[Stored data]
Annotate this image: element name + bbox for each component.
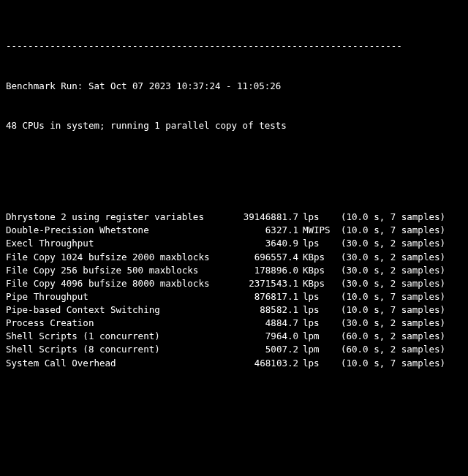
test-value: 696557.4	[225, 251, 298, 264]
test-unit: lps	[298, 237, 333, 250]
test-paren: (30.0 s, 2 samples)	[333, 264, 455, 277]
test-name: File Copy 1024 bufsize 2000 maxblocks	[6, 251, 225, 264]
test-value: 876817.1	[225, 290, 298, 303]
test-value: 39146881.7	[225, 211, 298, 224]
result-row: Shell Scripts (8 concurrent)5007.2lpm(60…	[6, 343, 462, 356]
test-value: 468103.2	[225, 357, 298, 370]
test-unit: MWIPS	[298, 224, 333, 237]
test-paren: (10.0 s, 7 samples)	[333, 211, 455, 224]
test-paren: (10.0 s, 7 samples)	[333, 290, 455, 303]
result-row: Pipe-based Context Switching88582.1lps(1…	[6, 303, 462, 317]
test-unit: lps	[298, 290, 333, 303]
test-value: 5007.2	[225, 343, 298, 356]
test-unit: lps	[298, 211, 333, 224]
test-paren: (30.0 s, 2 samples)	[333, 277, 455, 290]
test-unit: KBps	[298, 251, 333, 264]
test-value: 6327.1	[225, 224, 298, 237]
result-row: System Call Overhead468103.2lps(10.0 s, …	[6, 357, 462, 370]
result-row: Execl Throughput3640.9lps(30.0 s, 2 samp…	[6, 237, 462, 250]
test-paren: (60.0 s, 2 samples)	[333, 330, 455, 343]
test-name: File Copy 4096 bufsize 8000 maxblocks	[6, 277, 225, 290]
test-value: 7964.0	[225, 330, 298, 343]
blank-line	[6, 409, 462, 421]
result-row: File Copy 4096 bufsize 8000 maxblocks237…	[6, 277, 462, 290]
test-unit: lpm	[298, 330, 333, 343]
test-unit: lpm	[298, 343, 333, 356]
blank-line	[6, 159, 462, 171]
results-block-1: Dhrystone 2 using register variables3914…	[6, 211, 462, 370]
test-name: Double-Precision Whetstone	[6, 224, 225, 237]
test-unit: KBps	[298, 277, 333, 290]
test-name: Shell Scripts (1 concurrent)	[6, 330, 225, 343]
test-unit: KBps	[298, 264, 333, 277]
result-row: Pipe Throughput876817.1lps(10.0 s, 7 sam…	[6, 290, 462, 303]
test-name: Pipe Throughput	[6, 290, 225, 303]
test-name: Pipe-based Context Switching	[6, 303, 225, 317]
test-value: 2371543.1	[225, 277, 298, 290]
result-row: Shell Scripts (1 concurrent)7964.0lpm(60…	[6, 330, 462, 343]
test-paren: (60.0 s, 2 samples)	[333, 343, 455, 356]
result-row: Double-Precision Whetstone6327.1MWIPS(10…	[6, 224, 462, 237]
test-unit: lps	[298, 303, 333, 317]
test-paren: (10.0 s, 7 samples)	[333, 303, 455, 317]
test-name: Dhrystone 2 using register variables	[6, 211, 225, 224]
test-name: Execl Throughput	[6, 237, 225, 250]
result-row: Dhrystone 2 using register variables3914…	[6, 211, 462, 224]
test-paren: (30.0 s, 2 samples)	[333, 237, 455, 250]
test-unit: lps	[298, 357, 333, 370]
run1-header: Benchmark Run: Sat Oct 07 2023 10:37:24 …	[6, 80, 462, 93]
test-name: System Call Overhead	[6, 357, 225, 370]
result-row: Process Creation4884.7lps(30.0 s, 2 samp…	[6, 317, 462, 330]
test-value: 4884.7	[225, 317, 298, 330]
terminal-output: ----------------------------------------…	[0, 0, 468, 476]
run1-sub: 48 CPUs in system; running 1 parallel co…	[6, 119, 462, 132]
test-unit: lps	[298, 317, 333, 330]
test-paren: (30.0 s, 2 samples)	[333, 317, 455, 330]
test-paren: (10.0 s, 7 samples)	[333, 224, 455, 237]
test-paren: (10.0 s, 7 samples)	[333, 357, 455, 370]
index-header-row: System Benchmarks Index ValuesBASELINERE…	[6, 461, 462, 476]
test-name: Shell Scripts (8 concurrent)	[6, 343, 225, 356]
test-value: 178896.0	[225, 264, 298, 277]
test-value: 88582.1	[225, 303, 298, 317]
result-row: File Copy 1024 bufsize 2000 maxblocks696…	[6, 251, 462, 264]
test-paren: (30.0 s, 2 samples)	[333, 251, 455, 264]
test-name: File Copy 256 bufsize 500 maxblocks	[6, 264, 225, 277]
test-name: Process Creation	[6, 317, 225, 330]
result-row: File Copy 256 bufsize 500 maxblocks17889…	[6, 264, 462, 277]
divider-top: ----------------------------------------…	[6, 39, 462, 53]
test-value: 3640.9	[225, 237, 298, 250]
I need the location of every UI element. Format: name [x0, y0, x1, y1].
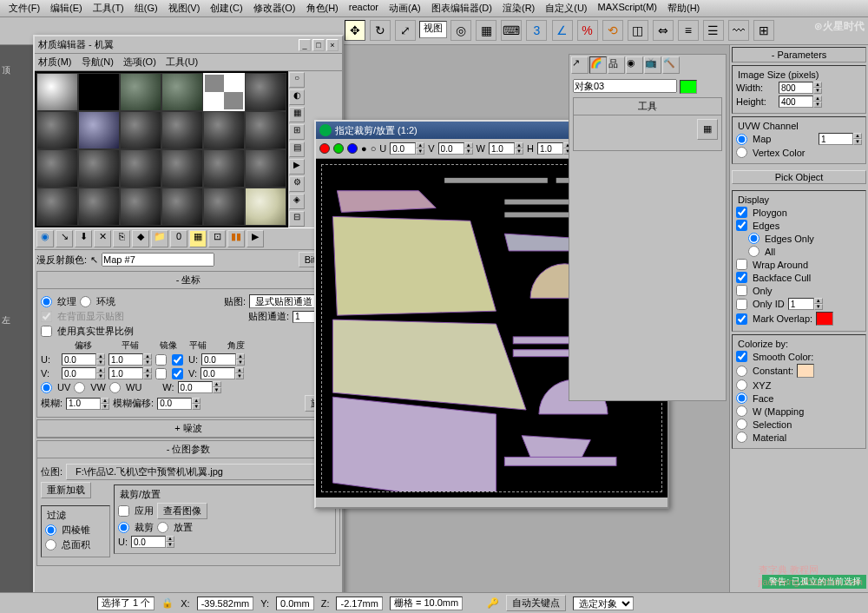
material-slot[interactable] — [36, 73, 78, 111]
menu-modifier[interactable]: 修改器(O) — [248, 2, 301, 15]
me-menu-tools[interactable]: 工具(U) — [166, 56, 198, 67]
red-channel-icon[interactable] — [319, 143, 330, 154]
w-angle-spinner[interactable] — [178, 381, 213, 393]
menu-tools[interactable]: 工具(T) — [88, 2, 129, 15]
named-sel-icon[interactable]: ◫ — [628, 20, 648, 41]
v-tile-spinner[interactable] — [108, 367, 143, 379]
autokey-button[interactable]: 自动关键点 — [506, 595, 566, 611]
pivot-icon[interactable]: ◎ — [450, 20, 471, 41]
map-radio[interactable] — [736, 134, 747, 145]
edges-only-radio[interactable] — [748, 233, 760, 244]
green-channel-icon[interactable] — [333, 143, 344, 154]
apply-checkbox[interactable] — [118, 505, 129, 517]
hierarchy-tab-icon[interactable]: 品 — [608, 56, 625, 74]
height-spinner[interactable] — [779, 96, 813, 108]
wrap-checkbox[interactable] — [736, 259, 747, 270]
go-parent-icon[interactable]: ▮▮ — [227, 230, 245, 247]
menu-edit[interactable]: 编辑(E) — [45, 2, 88, 15]
environment-radio[interactable] — [80, 296, 91, 307]
u-tile-spinner[interactable] — [108, 353, 143, 366]
parameters-header[interactable]: - Parameters — [732, 47, 866, 63]
menu-group[interactable]: 组(G) — [129, 2, 163, 15]
main-menubar[interactable]: 文件(F) 编辑(E) 工具(T) 组(G) 视图(V) 创建(C) 修改器(O… — [0, 0, 868, 17]
coords-rollout-header[interactable]: - 坐标 — [37, 272, 339, 289]
percent-snap-icon[interactable]: % — [577, 20, 598, 41]
material-slot-selected[interactable] — [203, 73, 245, 111]
backface-checkbox[interactable] — [736, 272, 747, 283]
menu-view[interactable]: 视图(V) — [163, 2, 206, 15]
make-copy-icon[interactable]: ⎘ — [113, 230, 130, 247]
utilities-tab-icon[interactable]: 🔨 — [662, 56, 680, 74]
v-offset-spinner[interactable] — [62, 367, 96, 379]
all-radio[interactable] — [748, 246, 760, 257]
video-check-icon[interactable]: ▤ — [289, 142, 305, 157]
put-library-icon[interactable]: 📁 — [151, 230, 168, 247]
sample-uv-icon[interactable]: ⊞ — [289, 124, 305, 140]
map-channel-spinner[interactable] — [819, 133, 853, 145]
object-name-input[interactable] — [573, 79, 677, 93]
uv-radio[interactable] — [41, 382, 52, 393]
menu-file[interactable]: 文件(F) — [3, 2, 45, 15]
material-slot[interactable] — [120, 188, 161, 226]
crop-u-spinner[interactable] — [131, 536, 166, 548]
spinner-snap-icon[interactable]: ⟲ — [602, 20, 623, 41]
create-tab-icon[interactable]: ↗ — [571, 56, 589, 74]
blue-channel-icon[interactable] — [347, 143, 358, 154]
pick-object-button[interactable]: Pick Object — [732, 170, 866, 184]
material-slot[interactable] — [245, 149, 286, 188]
x-coord[interactable]: -39.582mm — [197, 597, 254, 610]
scale-tool-icon[interactable]: ⤢ — [395, 20, 416, 41]
sample-type-icon[interactable]: ○ — [289, 72, 305, 88]
crop-radio[interactable] — [118, 522, 129, 533]
make-unique-icon[interactable]: ◆ — [132, 230, 149, 247]
me-menu-material[interactable]: 材质(M) — [38, 56, 72, 67]
u-offset-spinner[interactable] — [62, 353, 96, 366]
bitmap-rollout-header[interactable]: - 位图参数 — [37, 441, 339, 458]
display-tab-icon[interactable]: 📺 — [644, 56, 661, 74]
mirror-icon[interactable]: ⇔ — [653, 20, 674, 41]
mark-overlap-checkbox[interactable] — [736, 313, 747, 325]
reload-button[interactable]: 重新加载 — [41, 482, 91, 498]
wu-radio[interactable] — [109, 382, 121, 393]
xyz-radio[interactable] — [736, 379, 747, 391]
object-color-swatch[interactable] — [680, 80, 697, 94]
only-checkbox[interactable] — [736, 285, 747, 296]
overlap-color-swatch[interactable] — [816, 312, 833, 326]
material-slot[interactable] — [161, 73, 203, 111]
snap-icon[interactable]: 3 — [526, 20, 547, 41]
render-uvw-button[interactable]: ▦ — [697, 119, 718, 140]
key-mode-combo[interactable]: 选定对象 — [573, 597, 634, 610]
material-slot[interactable] — [120, 73, 161, 111]
material-slot[interactable] — [245, 188, 286, 226]
backlight-icon[interactable]: ◐ — [289, 89, 305, 105]
assign-icon[interactable]: ⬇ — [75, 230, 92, 247]
pyramidal-radio[interactable] — [45, 524, 56, 536]
realworld-checkbox[interactable] — [41, 326, 52, 337]
curve-editor-icon[interactable]: 〰 — [728, 20, 749, 41]
motion-tab-icon[interactable]: ◉ — [626, 56, 643, 74]
go-forward-icon[interactable]: ▶ — [247, 230, 264, 247]
crop-w-input[interactable] — [489, 142, 515, 155]
material-slot[interactable] — [36, 149, 78, 188]
material-slot[interactable] — [161, 188, 203, 226]
view-image-button[interactable]: 查看图像 — [157, 503, 207, 519]
close-icon[interactable]: × — [326, 39, 339, 51]
place-radio[interactable] — [157, 522, 168, 533]
material-slot[interactable] — [120, 111, 161, 149]
modify-tab-icon[interactable]: 🌈 — [589, 56, 607, 74]
show-end-icon[interactable]: ⊡ — [208, 230, 226, 247]
menu-help[interactable]: 帮助(H) — [662, 2, 705, 15]
v-tile-checkbox[interactable] — [172, 368, 183, 379]
texture-radio[interactable] — [41, 296, 52, 307]
material-slot[interactable] — [245, 111, 286, 149]
material-slot[interactable] — [36, 188, 78, 226]
material-slot[interactable] — [245, 73, 286, 111]
z-coord[interactable]: -2.17mm — [336, 597, 382, 610]
constant-radio[interactable] — [736, 366, 747, 377]
move-tool-icon[interactable]: ✥ — [345, 20, 365, 41]
align-icon[interactable]: ≡ — [678, 20, 699, 41]
tools-rollout-header[interactable]: 工具 — [574, 98, 721, 115]
crop-v-input[interactable] — [438, 142, 464, 155]
get-material-icon[interactable]: ◉ — [36, 230, 54, 247]
material-radio[interactable] — [736, 432, 747, 443]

_BRIEF_: Search the records for the word "view". Copy every line that has it.

_RESPONSE_:
menu-view[interactable]: 视图(V) — [163, 2, 206, 15]
view-image-button[interactable]: 查看图像 — [157, 503, 207, 519]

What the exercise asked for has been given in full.